[26 September 2006]
I’ve just spent a solid five minutes examining the liner notes to Paul Burch’s East to West, searching for something (an asterisk, footnote, secret code), anything to prove that the second track, “When I’m In Love”, is not a Burch original. It just can’t be, I tell myself. I know that melody, that lyric, that playfully tugging bassline, that harmony. From where? I don’t know. What song does it remind me of? Couldn’t tell you. The song just sounds like it’s always been around, and I’ve heard it, maybe even sung along to it before. But I guess that’s to be expected from Burch, whose extensive knowledge of and passion for American song should rightfully land him at least two soundtracks to movies by the Coen brothers.
Across six albums (two for Checkered Past, two for Merge, and now two for Bloodshot), Burch’s songs have tied together threads from a variety of folk forms, to the point where a song like “When I’m In Love” is a beautiful knot of country, pop, and rhythm & blues.
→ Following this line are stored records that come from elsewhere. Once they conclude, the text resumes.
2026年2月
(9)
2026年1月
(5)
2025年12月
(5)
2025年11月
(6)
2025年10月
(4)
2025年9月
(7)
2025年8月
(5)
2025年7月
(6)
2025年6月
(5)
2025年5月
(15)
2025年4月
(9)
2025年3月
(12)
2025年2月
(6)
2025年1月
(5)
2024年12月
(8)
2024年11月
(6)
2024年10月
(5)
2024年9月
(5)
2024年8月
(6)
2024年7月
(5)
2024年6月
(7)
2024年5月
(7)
In record store bins his work is likely to be found “country”, but listening to Burch is to be reminded of the genre’s potential beyond endless shades of red state sycophantism, to encompass riotous eulogies, murder trials, and an inspired duet with icon Ralph Stanley.
While the title suggests a transcontinental trek, with the album’s artwork featuring the nation’s middle (Bloodshot’s hometown of Chicago), the East likely refers to London, where part of the record was laid down at Mark Knopfler’s British Grove Studios. That of course led to some nifty collaborating on the somber, Spanish-flavored “Before the Bells”, but it was also a fairly logical place to bring Burch’s pan-Americana, the ancestral home of so much Southern balladry and melodic patterns. You can always be sure that the history music is not lost on Burch, whose songs stare respectfully at the past as they walk patiently backwards into the future. Or the present. Burch honors late BBC radio legend John Peel on, well, “John Peel”, giving shouts out to Laura Cantrell, Eddie Cochran, and skiffle king Lonnie Donnigan in the process. Over a bluesy, swaggering beat, Burch recounts a visit to Peel’s home where the latter told stories of his decade-spanning omnipresence in popular culture. The reverence in Burch’s voice is palpable, as is the pride in having spent time with a musical hero.
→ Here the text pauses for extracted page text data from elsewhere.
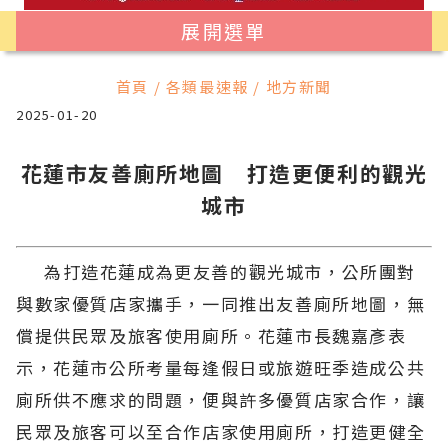
展開選單
首頁 / 各類最速報 / 地方新聞
2025-01-20
花蓮市友善廁所地圖 打造更便利的觀光
城市
為打造花蓮成為更友善的觀光城市，公所團對
與數家優質店家攜手，一同推出友善廁所地圖，無
償提供民眾及旅客使用廁所。花蓮市長魏嘉彥表
示，花蓮市公所考量每逢假日或旅遊旺季造成公共
廁所供不應求的問題，便與許多優質店家合作，讓
民眾及旅客可以至合作店家使用廁所，打造更健全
Later on East to West, Burch gets to do just that, backing Ralph Stanley on the old-timey “Little Glass of Wine”, written by Ralph’s brother Carter. The arrangement, from Steve Sparkman’s rolling banjo, to Fats Kaplin’s soaring fiddle leads, is faithful to Stanley’s legacy as one of the founders of bluegrass, yet still full of the same youthful energy and conviction as the contemporary tracks. When Burch yelps, announcing the solo on “When I’m in Love,” you’d have to have restless leg syndrome or some such impediment not to get up and dance to its honky-tonk goodness. The chiming, folkish “December Sparklers” is another standout, abetted by Kelly Hogan’s harmonies on a sweetly descending chorus. “I taste gunpowder on her lips / My gal shoots the fireworks / On Independence Day / Her eyes were blue in the rocket’s red glare” Burch sings with his typically playful wit.
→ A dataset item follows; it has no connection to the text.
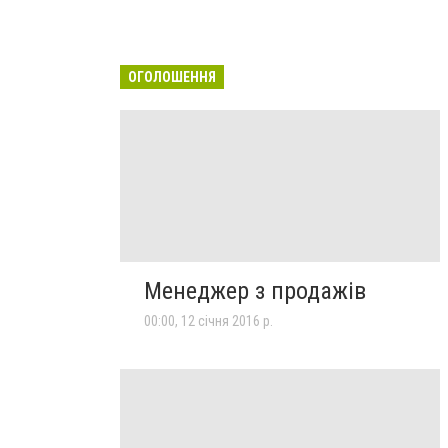
ОГОЛОШЕННЯ
Менеджер з продажів
00:00, 12 січня 2016 р.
Where his music covers several classic genres with a perfectionist’s accuracy, it’s Burch’s lyrics that do most of the envelope pushing, surprising enough to make you hit rewind, or whatever we’re made to hit these days. On story songs, like murder ballad “Last Dream of Will Keene”, Burch’s verbal prowess keeps the story entertaining no matter how many times you hear it. It would do justice to spoil the details here, but it’s an inventive update on folk music’s fascination with murder, revenge, and vigilantism—just another example of Burch’s knack for making sure old forms remain not only desirable to listen to, but vital.